Elle fit arrêter la voiture à l'entrée du marché et entra dans une maison de thé, attendant dans un salon privé du premier étage. Un quart d'heure plus tard environ, une haute silhouette froide poussa la porte. Xiao Heye était arrivé.
Xu Jingyang se leva pour l'accueillir. Avant de quitter la maison, elle avait envoyé Zhuying à la résidence du Prince de Ning avec le pendentif de jade au dragon lové pour l'inviter à une rencontre. Bien qu'elle n'eût pas été certaine qu'il viendrait, elle jugeait que l'attente valait le risque.
Xiao Heye s'assit face à elle, l'expression calme et distante. « Asseyez-vous, dit-il.

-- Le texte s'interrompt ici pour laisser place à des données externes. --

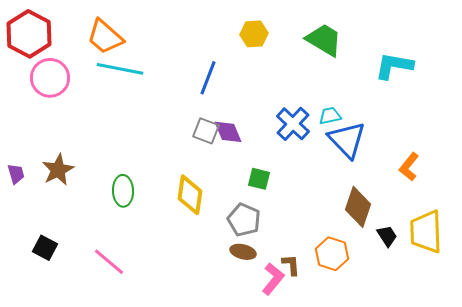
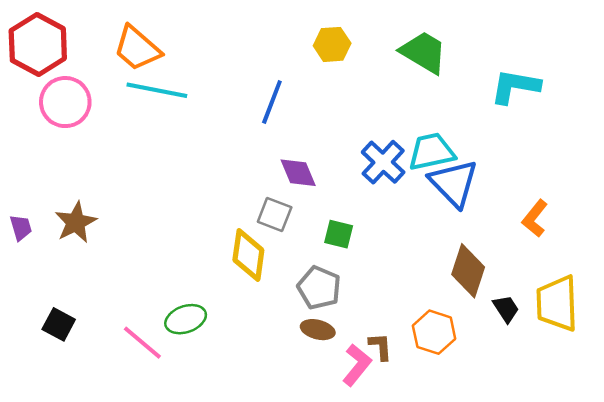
cyan trapezoid: (330, 116) -> (431, 152), size x1.6
gray square: (206, 131) -> (275, 214), moved
green ellipse: (123, 191) -> (186, 319), moved, turned 72

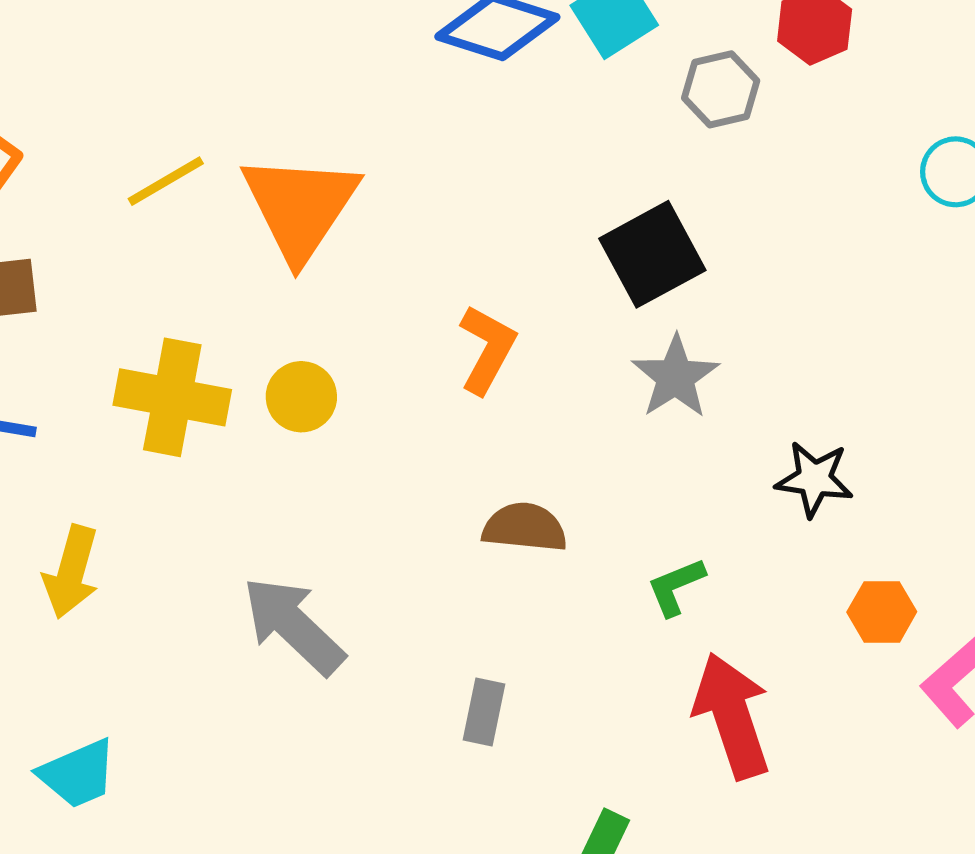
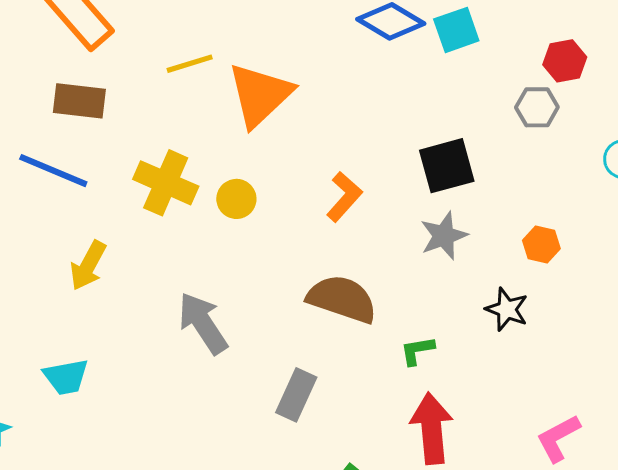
gray hexagon: (721, 89) -> (537, 107), moved
brown semicircle: (525, 527) -> (342, 299), size x1.5
orange hexagon: (882, 612) -> (541, 244), moved
gray rectangle: (484, 712) -> (296, 395), size x1.4

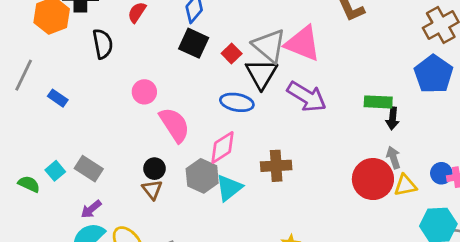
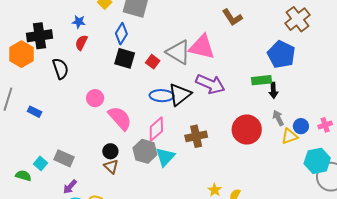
black triangle: (261, 74) -> (180, 95), moved, turned 30
blue pentagon: (434, 74) -> (281, 54), moved
blue circle: (441, 173) -> (301, 126), moved
red circle: (373, 179) -> (247, 130), moved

Êtes-vous tout à fait rétablie ? »
Xu Jingyang hocha la tête en s'asseyant. « Je remercie le Prince pour les gardes que vous avez envoyés ce jour-là. »
Sans lui, il n'y avait aucune raison qu'une patrouille se trouvât au fond des montagnes, près du temple. Elle ne voyait personne d'autre qui aurait pu l'organiser.
Xiao Heye but une gorgée de thé, sembla ne pas l'apprécier et reposa la tasse. « Ce fut une affaire mineure, il n'est pas besoin de remerciements. Je préférerais un retour plus substantiel. »
S'y attendant, Xu Jingyang tira un papier de sa manche et le lui tendit. Xiao Heye le déplia, ses sourcils s'arquant légèrement. Sur le papier figurait un plan dessiné à la main de la capitale entière, détaillé jusqu'à chaque quartier et chaque ruelle.
« Mademoiselle Xu, que signifie ceci ? Posséder une carte de la capitale — projetez-vous une rébellion ? » Le regard sombre de Xiao Heye était lourd de pression.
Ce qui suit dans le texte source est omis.